▶ _What is being asked_:
Pictures in the listing do not belong in the copy, which should repeat exactly the lines from the one holding "Return as JSON." through the last line.

*** Materials provided

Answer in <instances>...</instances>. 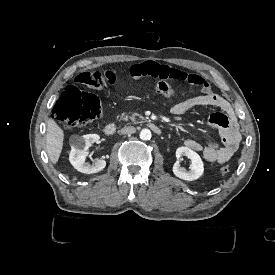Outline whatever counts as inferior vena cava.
<instances>
[{"label": "inferior vena cava", "instance_id": "1", "mask_svg": "<svg viewBox=\"0 0 275 275\" xmlns=\"http://www.w3.org/2000/svg\"><path fill=\"white\" fill-rule=\"evenodd\" d=\"M136 132V128L133 127V126H127V127H123L121 130H120V133L121 134H133Z\"/></svg>", "mask_w": 275, "mask_h": 275}]
</instances>
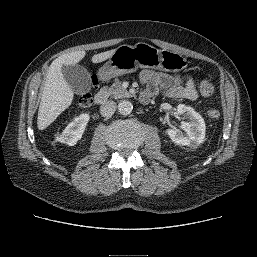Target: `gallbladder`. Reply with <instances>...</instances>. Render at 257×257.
<instances>
[{
	"label": "gallbladder",
	"mask_w": 257,
	"mask_h": 257,
	"mask_svg": "<svg viewBox=\"0 0 257 257\" xmlns=\"http://www.w3.org/2000/svg\"><path fill=\"white\" fill-rule=\"evenodd\" d=\"M62 74L76 94H84L91 88L90 73L81 65H63Z\"/></svg>",
	"instance_id": "obj_1"
}]
</instances>
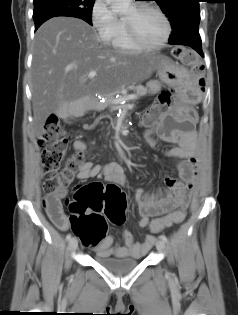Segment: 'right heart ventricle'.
I'll list each match as a JSON object with an SVG mask.
<instances>
[{"label": "right heart ventricle", "mask_w": 238, "mask_h": 315, "mask_svg": "<svg viewBox=\"0 0 238 315\" xmlns=\"http://www.w3.org/2000/svg\"><path fill=\"white\" fill-rule=\"evenodd\" d=\"M107 43L113 49L121 53H134L140 50L137 47H135L128 38L124 17L118 19L117 27L114 30L111 37L109 38V40L107 41Z\"/></svg>", "instance_id": "right-heart-ventricle-1"}]
</instances>
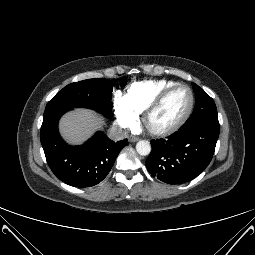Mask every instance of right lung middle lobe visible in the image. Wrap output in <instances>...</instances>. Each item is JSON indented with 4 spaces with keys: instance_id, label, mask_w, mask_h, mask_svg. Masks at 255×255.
Instances as JSON below:
<instances>
[{
    "instance_id": "obj_1",
    "label": "right lung middle lobe",
    "mask_w": 255,
    "mask_h": 255,
    "mask_svg": "<svg viewBox=\"0 0 255 255\" xmlns=\"http://www.w3.org/2000/svg\"><path fill=\"white\" fill-rule=\"evenodd\" d=\"M114 82L105 78L71 83L59 91L47 104L45 111L59 108H90L110 116Z\"/></svg>"
}]
</instances>
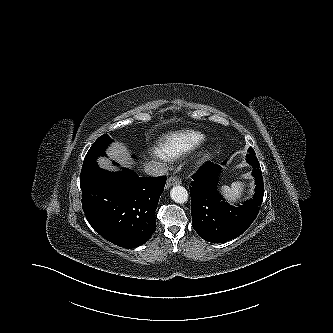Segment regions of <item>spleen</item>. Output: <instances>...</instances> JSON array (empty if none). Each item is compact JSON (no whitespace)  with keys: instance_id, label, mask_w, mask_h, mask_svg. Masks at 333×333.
Listing matches in <instances>:
<instances>
[{"instance_id":"3e777b00","label":"spleen","mask_w":333,"mask_h":333,"mask_svg":"<svg viewBox=\"0 0 333 333\" xmlns=\"http://www.w3.org/2000/svg\"><path fill=\"white\" fill-rule=\"evenodd\" d=\"M244 183L243 182H233L231 186H222L220 188L221 193L224 197L230 201H236L240 199L243 195Z\"/></svg>"}]
</instances>
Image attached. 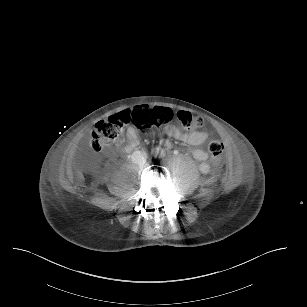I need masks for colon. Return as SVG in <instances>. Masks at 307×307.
<instances>
[{"instance_id": "1", "label": "colon", "mask_w": 307, "mask_h": 307, "mask_svg": "<svg viewBox=\"0 0 307 307\" xmlns=\"http://www.w3.org/2000/svg\"><path fill=\"white\" fill-rule=\"evenodd\" d=\"M176 117L181 127L187 130L197 129L204 125V121L193 116L186 110H173L166 107L138 106L121 115H113L107 120L100 119L90 136V146L93 152H100L107 144L115 140L125 124L135 125L141 132L150 133L160 130L162 126ZM223 144L216 138H211L208 151L214 164H218L223 156Z\"/></svg>"}]
</instances>
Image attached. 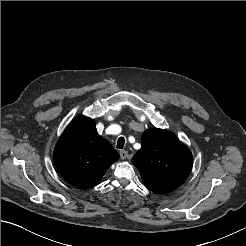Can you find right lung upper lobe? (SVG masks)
Listing matches in <instances>:
<instances>
[{
    "mask_svg": "<svg viewBox=\"0 0 246 246\" xmlns=\"http://www.w3.org/2000/svg\"><path fill=\"white\" fill-rule=\"evenodd\" d=\"M119 154L96 131L91 118L80 116L71 121L55 150V165L63 178L75 187L96 186Z\"/></svg>",
    "mask_w": 246,
    "mask_h": 246,
    "instance_id": "1",
    "label": "right lung upper lobe"
}]
</instances>
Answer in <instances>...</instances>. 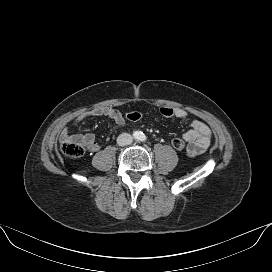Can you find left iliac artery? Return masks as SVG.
<instances>
[{"mask_svg":"<svg viewBox=\"0 0 272 272\" xmlns=\"http://www.w3.org/2000/svg\"><path fill=\"white\" fill-rule=\"evenodd\" d=\"M140 140H141V141H145V140H146V136H145V135H142V136L140 137Z\"/></svg>","mask_w":272,"mask_h":272,"instance_id":"left-iliac-artery-1","label":"left iliac artery"}]
</instances>
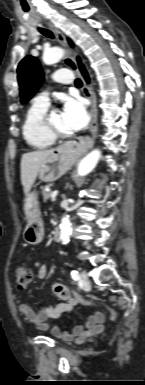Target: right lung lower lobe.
Returning <instances> with one entry per match:
<instances>
[{
  "mask_svg": "<svg viewBox=\"0 0 145 385\" xmlns=\"http://www.w3.org/2000/svg\"><path fill=\"white\" fill-rule=\"evenodd\" d=\"M79 66H80V70H81L83 76L85 77V79L87 80V82H89V78H88V76H87V73H86V71H85L83 65H79Z\"/></svg>",
  "mask_w": 145,
  "mask_h": 385,
  "instance_id": "obj_1",
  "label": "right lung lower lobe"
}]
</instances>
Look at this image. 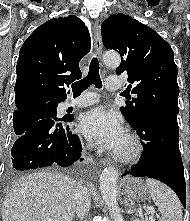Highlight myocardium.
Listing matches in <instances>:
<instances>
[{
    "label": "myocardium",
    "instance_id": "f54148a6",
    "mask_svg": "<svg viewBox=\"0 0 190 221\" xmlns=\"http://www.w3.org/2000/svg\"><path fill=\"white\" fill-rule=\"evenodd\" d=\"M126 137L131 143V149L128 153H119L116 151H111V156L118 162L121 163H131L137 160L142 153V144L139 137L131 131L126 132Z\"/></svg>",
    "mask_w": 190,
    "mask_h": 221
}]
</instances>
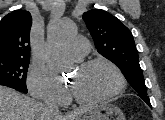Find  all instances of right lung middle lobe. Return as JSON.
I'll return each mask as SVG.
<instances>
[{"label": "right lung middle lobe", "instance_id": "obj_1", "mask_svg": "<svg viewBox=\"0 0 165 120\" xmlns=\"http://www.w3.org/2000/svg\"><path fill=\"white\" fill-rule=\"evenodd\" d=\"M30 59L0 58V85L27 93L26 74Z\"/></svg>", "mask_w": 165, "mask_h": 120}]
</instances>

******

▶ _Solved exercise_:
Find  all instances of right lung middle lobe. Return as JSON.
I'll return each mask as SVG.
<instances>
[{"label": "right lung middle lobe", "instance_id": "obj_1", "mask_svg": "<svg viewBox=\"0 0 165 120\" xmlns=\"http://www.w3.org/2000/svg\"><path fill=\"white\" fill-rule=\"evenodd\" d=\"M30 59L0 58V85L27 93L26 74Z\"/></svg>", "mask_w": 165, "mask_h": 120}]
</instances>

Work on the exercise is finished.